1. Field of the Invention
The invention generally relates to techniques for reducing bandwidth usage and power consumption in a wireless voice communication system.
2. Background
Sub-band Coding (SBC) refers to an audio coder framework that was first proposed by F. de Bont et al. in “A High Quality Audio-Coding System at 128 kb/s”, 98th AES Convention, Feb. 25-28, 1995. SBC was proposed as a simple low-delay solution for a growing number of mobile audio applications. A low-complexity version of this coder was adopted by the early Bluetooth™ standardization body as the mandatory coder for the Advanced Audio Distribution Profile (A2DP). For the remainder of this application, this coder will be referred to as Low Complexity Sub-band Coder (LC-SBC). LC-SBC is a fairly simple transform-based coder that relies on 4 or 8 uniformly spaced sub-bands, with adaptive block pulse code modulation (PCM) quantization and an adaptive bit-allocation algorithm.
Recently, the Bluetooth™ standardization body adopted LC-SBC as the mandatory voice codec (coder/decoder) for wideband speech communication. However, since LC-SBC was originally intended for streaming audio, it does not embody some of the common and useful features that some other voice codecs use for mobile communication.
For example, it has been observed that only about 40% of a telephone conversation contains actual speech signals. The remaining 60% consists of regions of silence or background noise. Many voice coding algorithms try to take advantage of this fact by using either Discontinuous Transmission Modes (DTX) or Variable Rate encoding to reduce the average data rate. In the DTX mode, voice activity detection (VAD) logic identifies regions of the signal with no speech activity. In the absence of speech, the level of background noise is estimated and communicated to the decoder at a much lower rate that the speech regions. At the receiver side, Comfort Noise Generation (CNG) logic creates a signal approximating of the far end background noise. Variable Rate encoding attempts to achieve the same end goal by adapting the encoding mode (and bit-rate) as function of input signal characteristics. The coding mode is communicated to the receiver along with the compressed data.

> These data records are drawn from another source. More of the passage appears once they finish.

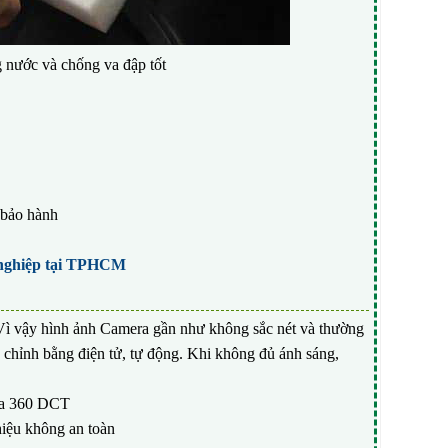
 nước và chống va đập tốt
 bảo hành
 nghiệp tại TPHCM
 Vì vậy hình ảnh Camera gần như không sắc nét và thường
 chỉnh bằng điện tử, tự động. Khi không đủ ánh sáng,
era 360 DCT
hiệu không an toàn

Unfortunately, LC-SBC does not provide any of the foregoing features for reducing bandwidth usage and power consumption. What is needed, then, is an extension of LC-SBC that would make it more suitable for voice compression in the Bluetooth™ framework. The desired solution should provide reduced bandwidth usage and power consumption in a Bluetooth™ system used for wideband speech communication. Furthermore, the desired solution should not modify the underlying logic/structure of LC-SBC and have a relatively low impact on voice quality. Additional, the desired solution should be applicable to other sub-band codecs.